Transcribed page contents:
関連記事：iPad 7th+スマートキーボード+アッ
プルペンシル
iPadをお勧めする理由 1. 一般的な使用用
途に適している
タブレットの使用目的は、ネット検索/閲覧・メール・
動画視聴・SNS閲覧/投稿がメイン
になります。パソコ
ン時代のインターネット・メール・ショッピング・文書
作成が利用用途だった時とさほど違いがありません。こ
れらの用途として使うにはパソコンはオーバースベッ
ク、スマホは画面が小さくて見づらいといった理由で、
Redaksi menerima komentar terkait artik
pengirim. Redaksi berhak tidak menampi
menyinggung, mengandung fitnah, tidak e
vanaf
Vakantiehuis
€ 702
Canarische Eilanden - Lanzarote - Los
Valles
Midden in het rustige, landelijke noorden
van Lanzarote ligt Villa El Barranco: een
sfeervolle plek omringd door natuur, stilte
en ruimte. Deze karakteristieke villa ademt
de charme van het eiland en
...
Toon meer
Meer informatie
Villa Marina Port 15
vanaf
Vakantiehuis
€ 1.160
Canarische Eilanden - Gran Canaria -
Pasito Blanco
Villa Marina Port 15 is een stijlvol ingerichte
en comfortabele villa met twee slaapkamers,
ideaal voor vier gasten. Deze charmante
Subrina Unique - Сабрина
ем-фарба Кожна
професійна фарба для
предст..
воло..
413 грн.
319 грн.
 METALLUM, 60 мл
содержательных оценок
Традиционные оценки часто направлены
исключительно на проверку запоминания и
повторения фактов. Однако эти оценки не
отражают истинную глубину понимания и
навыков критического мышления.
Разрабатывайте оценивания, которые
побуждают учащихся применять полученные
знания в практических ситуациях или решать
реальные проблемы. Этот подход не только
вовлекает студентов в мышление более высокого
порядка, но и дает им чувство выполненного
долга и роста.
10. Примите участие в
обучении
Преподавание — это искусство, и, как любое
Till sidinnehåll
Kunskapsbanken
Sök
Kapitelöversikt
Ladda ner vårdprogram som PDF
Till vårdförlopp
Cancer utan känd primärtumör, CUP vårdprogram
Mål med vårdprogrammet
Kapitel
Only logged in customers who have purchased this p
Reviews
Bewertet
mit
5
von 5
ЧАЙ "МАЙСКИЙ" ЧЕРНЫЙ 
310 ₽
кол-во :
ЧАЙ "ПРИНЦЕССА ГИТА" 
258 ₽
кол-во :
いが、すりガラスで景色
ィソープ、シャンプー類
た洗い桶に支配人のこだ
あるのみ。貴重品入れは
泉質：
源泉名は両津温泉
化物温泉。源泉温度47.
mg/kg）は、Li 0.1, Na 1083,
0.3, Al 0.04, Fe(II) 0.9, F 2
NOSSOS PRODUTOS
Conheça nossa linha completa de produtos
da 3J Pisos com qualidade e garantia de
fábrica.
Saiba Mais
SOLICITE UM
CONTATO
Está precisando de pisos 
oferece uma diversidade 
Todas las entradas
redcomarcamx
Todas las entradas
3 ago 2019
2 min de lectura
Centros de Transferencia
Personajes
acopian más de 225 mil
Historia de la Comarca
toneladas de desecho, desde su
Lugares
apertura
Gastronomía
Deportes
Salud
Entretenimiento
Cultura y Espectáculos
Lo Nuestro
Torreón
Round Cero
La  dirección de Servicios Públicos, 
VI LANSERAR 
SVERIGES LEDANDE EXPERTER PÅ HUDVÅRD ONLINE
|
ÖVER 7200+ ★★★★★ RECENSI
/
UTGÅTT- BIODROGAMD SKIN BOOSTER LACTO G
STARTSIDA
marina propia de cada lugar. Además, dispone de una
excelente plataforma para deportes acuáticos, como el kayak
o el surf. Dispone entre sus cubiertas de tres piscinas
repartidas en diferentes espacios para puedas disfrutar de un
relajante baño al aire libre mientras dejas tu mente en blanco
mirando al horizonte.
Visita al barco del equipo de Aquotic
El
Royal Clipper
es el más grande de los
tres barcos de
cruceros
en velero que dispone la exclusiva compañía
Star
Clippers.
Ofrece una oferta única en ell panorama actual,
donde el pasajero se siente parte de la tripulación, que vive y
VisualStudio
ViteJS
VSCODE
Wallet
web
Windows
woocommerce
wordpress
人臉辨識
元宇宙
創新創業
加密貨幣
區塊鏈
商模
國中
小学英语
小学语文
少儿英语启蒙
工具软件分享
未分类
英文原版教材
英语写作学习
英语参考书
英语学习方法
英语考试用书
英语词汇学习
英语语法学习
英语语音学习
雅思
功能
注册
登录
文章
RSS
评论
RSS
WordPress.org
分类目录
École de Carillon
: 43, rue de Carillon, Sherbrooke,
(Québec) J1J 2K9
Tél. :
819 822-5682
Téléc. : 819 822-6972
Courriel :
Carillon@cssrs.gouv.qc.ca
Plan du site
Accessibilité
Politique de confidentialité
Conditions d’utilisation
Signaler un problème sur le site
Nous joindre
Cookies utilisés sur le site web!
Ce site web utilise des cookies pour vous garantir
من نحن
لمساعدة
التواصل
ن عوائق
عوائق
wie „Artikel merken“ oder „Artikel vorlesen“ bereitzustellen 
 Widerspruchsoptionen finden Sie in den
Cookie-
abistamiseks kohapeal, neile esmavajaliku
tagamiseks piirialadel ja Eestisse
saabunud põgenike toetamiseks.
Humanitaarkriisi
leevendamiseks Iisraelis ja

Exercise prompt:
What lines above contain "Carillon"? Copy them out.

Reply to the task:
École de Carillon
: 43, rue de Carillon, Sherbrooke,
Carillon@cssrs.gouv.qc.ca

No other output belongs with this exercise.